Just live your life, embrace changes and try not be a stereotyping stereotypical asshole.  You’ll live a better life.

P.S. Now I love to going to Starbucks.  God I feel like a douche for all the years I missed out on that sweet black gold.

Holy fucking penguin shit BATMAN!

Do you ever just have one of those weeks where you feel good about it in the beginning, but quickly the universe pulls a 180 on your optimistic ass.  I’ll be honest I probably deserved it for some shit I have done in the past.  I just wish I could remember it so as to have something to understand why in the fuck my week is going so fucking shitty.

Here’s a round up of my life sine my last post.

I watched Batman. And yes it as good as the last one.  Fucking BANE was a beast.  I know for a fact every dude in the theater was thinking to themselves ” How in the hell do I get BANE swole?”  The action sequences were pretty damn awesome in my opinion.   I came from the movie realizing the Commissioner Gordan is the most hardcore, gangster, unstoppable dude in the whole series.  That dude never wavered and kept a lid on his Batman connection.  That dude faked his death, fought all the gangsters and jumped on a moving truck loaded with a nuclear bomb.  Holy SHIT!  The commish gets my badass of the decade award.  He honestly was the unsung hero of the movie.

This is where I thought my week was going to be awesome.  OHHHHHHH, how wrong I was.

It hit triple digits again this week.  Why I thought Kansas would be cooler than Florida is beyond me.  It most definitely is the anus of Satan after he ate Chipotle.  I had to get up early every day of the week, early for me is 430 in the A.M.

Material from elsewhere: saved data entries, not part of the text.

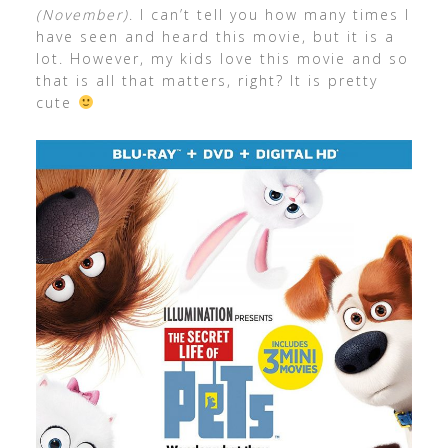
(November)
. I can’t tell you how many times I
have seen and heard this movie, but it is a
lot. However, my kids love this movie and so
that is all that matters, right? It is pretty
cute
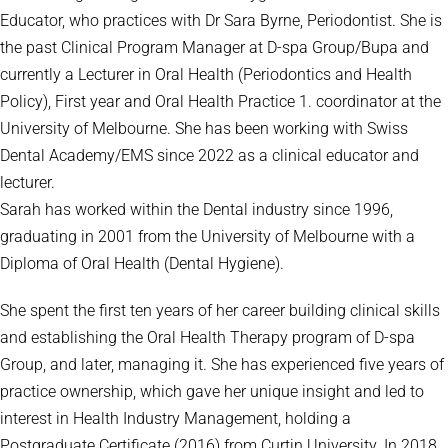
Educator, who practices with Dr Sara Byrne, Periodontist. She is
the past Clinical Program Manager at D-spa Group/Bupa and
currently a Lecturer in Oral Health (Periodontics and Health
Policy), First year and Oral Health Practice 1. coordinator at the
University of Melbourne. She has been working with Swiss
Dental Academy/EMS since 2022 as a clinical educator and
lecturer.
Sarah has worked within the Dental industry since 1996,
graduating in 2001 from the University of Melbourne with a
Diploma of Oral Health (Dental Hygiene).
She spent the first ten years of her career building clinical skills
and establishing the Oral Health Therapy program of D-spa
Group, and later, managing it. She has experienced five years of
practice ownership, which gave her unique insight and led to
interest in Health Industry Management, holding a
Postgraduate Certificate (2016) from Curtin University. In 2018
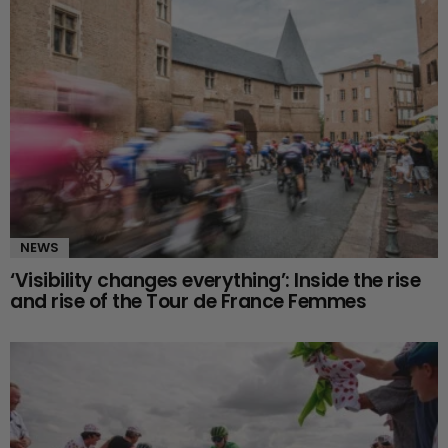
NEWS
‘Visibility changes everything’: Inside the rise
and rise of the Tour de France Femmes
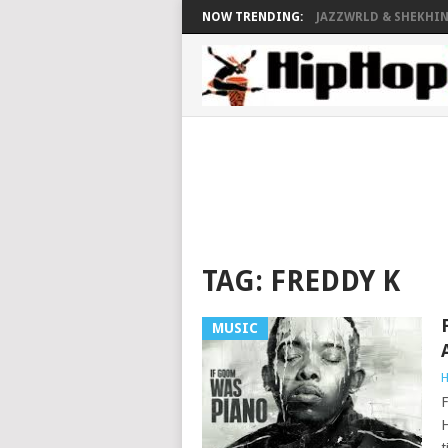
NOW TRENDING:
JAZZWRLD & SHEKHINA
TAG:
FREDDY K
MUSIC
H
F
H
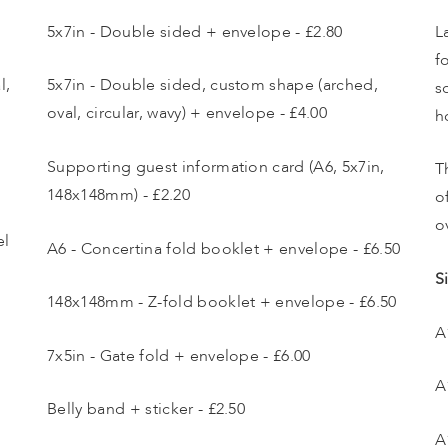
5x7in - Double sided + envelope - £2.80
L
f
, 
5x7in - Double sided, custom shape (arched, 
s
oval, circular, wavy) + envelope - £4.00
h
Supporting guest information card (A6, 5x7in, 
T
148x148mm) - £2.20
o
o
l 
A6 - Concertina fold booklet + envelope - £6.50
S
148x148mm - Z-fold booklet + envelope - £6.50
A
7x5in - Gate fold + envelope - £6.00
A
Belly band + sticker - £2.50
A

If that wasn’t bad enough I got into a car accident this week.  Mega fucking LAME.  Why in the fuck do I get the ticket when the dude pulled into my car?  Because Kansas is bum-fuck backwards, that’s why.  Apparently it’s Kansas law if you are reversing and someone hits you, it’s still your fault.  When I asked what I did to get the ticket, I was told improperly backing.  How so?  I asked the cop, and the statement verbatim ” because you were reversing in a parking lot.”  REALLY?  What in the hell?  So shouldn’t I be ticketed every time I reverse in parking lot?  I swear man, sometimes I just want to atomic elbow a cop right into a pit of rotting cow carcases.  Oh well, I guess……FUUUUCCCCCCCKKKK

Then I go to the doctor for my inured shoulder.  I didn’t think it would be that bad.  I was dead wrong again. 6 weeks in a sling and nine months for a full recovery.  Thanks, but no thanks.  I’ll keep on trucking.  And you know why I’m not going to do the surgery. Because there is a 40% chance it won’t work. FUCK YOU very much kind sir.  I’ll stick with the current pain and do without the needless bullshit.  I got enough of that on my plate already.

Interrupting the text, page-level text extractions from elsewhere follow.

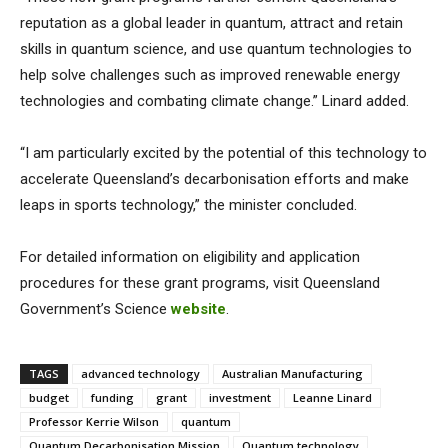
reputation as a global leader in quantum, attract and retain
skills in quantum science, and use quantum technologies to
help solve challenges such as improved renewable energy
technologies and combating climate change.” Linard added.
“I am particularly excited by the potential of this technology to
accelerate Queensland’s decarbonisation efforts and make
leaps in sports technology,” the minister concluded.
For detailed information on eligibility and application
procedures for these grant programs, visit Queensland
Government’s Science
website
.
TAGS
advanced technology
Australian Manufacturing
budget
funding
grant
investment
Leanne Linard
Professor Kerrie Wilson
quantum
Quantum Decarbonisation Mission
Quantum technology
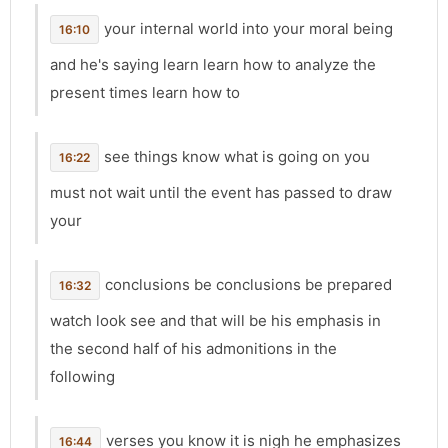
your internal world into your moral being
16:10
and he's saying learn learn how to analyze the
present times learn how to
see things know what is going on you
16:22
must not wait until the event has passed to draw
your
conclusions be conclusions be prepared
16:32
watch look see and that will be his emphasis in
the second half of his admonitions in the
following
verses you know it is nigh he emphasizes
16:44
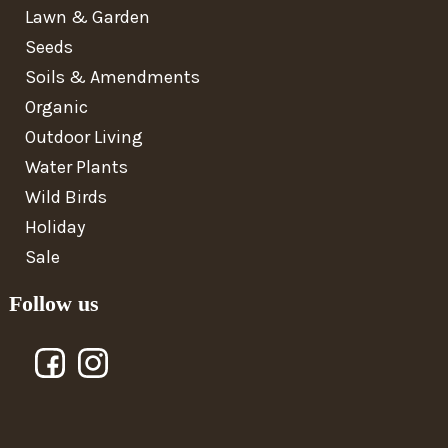
Lawn & Garden
Seeds
Soils & Amendments
Organic
Outdoor Living
Water Plants
Wild Birds
Holiday
Sale
Follow us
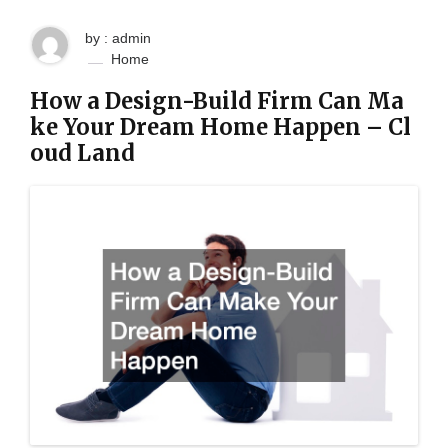
by : admin
Home
How a Design-Build Firm Can Ma
ke Your Dream Home Happen – Cl
oud Land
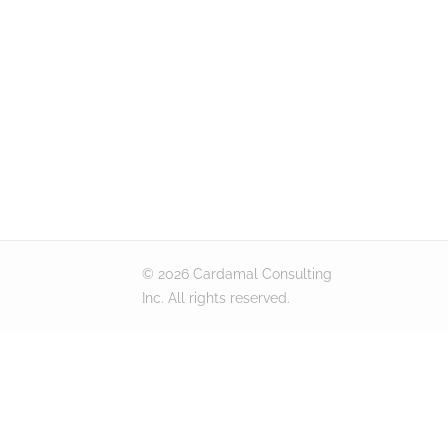
© 2026 Cardamal Consulting
Inc. All rights reserved.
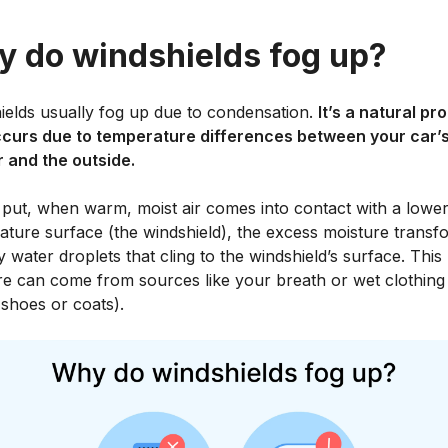
 do windshields fog up?
ields usually fog up due to condensation.
It’s a natural pr
ccurs due to temperature differences between your car’
r and the outside.
 put, when warm, moist air comes into contact with a lower
ature surface (the windshield), the excess moisture transf
ny water droplets that cling to the windshield’s surface. This
re can come from sources like your breath or wet clothing 
shoes or coats).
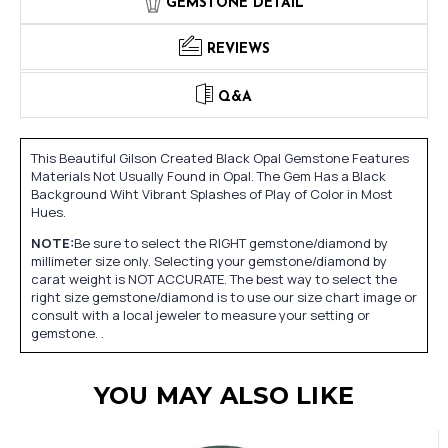
GEMSTONE DETAIL
REVIEWS
Q&A
This Beautiful Gilson Created Black Opal Gemstone Features
Materials Not Usually Found in Opal. The Gem Has a Black
Background Wiht Vibrant Splashes of Play of Color in Most
Hues.
NOTE:
Be sure to select the RIGHT gemstone/diamond by
millimeter size only. Selecting your gemstone/diamond by
carat weight is NOT ACCURATE. The best way to select the
right size gemstone/diamond is to use our size chart image or
consult with a local jeweler to measure your setting or
gemstone. .
YOU MAY ALSO LIKE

Than I get a call from my wife.  My mom just got into a motorcycle accident.  My mom is my life and when I heard this I freaked out.  All I could think was I told her not to get that motorcycle.  Why couldn’t her midlife crisis activity be knitting or collecting porcelain angels?  NOOOOO. My mom has to get into motorcycles.  Stubborn old woman still has a back up motorcycle.  She is ok, just a really bad ankle sprain.  I am really glad she is fine.  I would freak out if I lost her.  She is the greatest person I have had the pleasure of knowing in my life.( I won’t tell her that, her ego is to big)  I don’t believe in any religion, I do believe that my mom had either really good karma or really bad karma that day.  The universe has a way of giving you reality a check on just how fragile your life really is.

I am going to post the other things I have had the pleasure of seeing this week later on, but the universe is keeping me busy.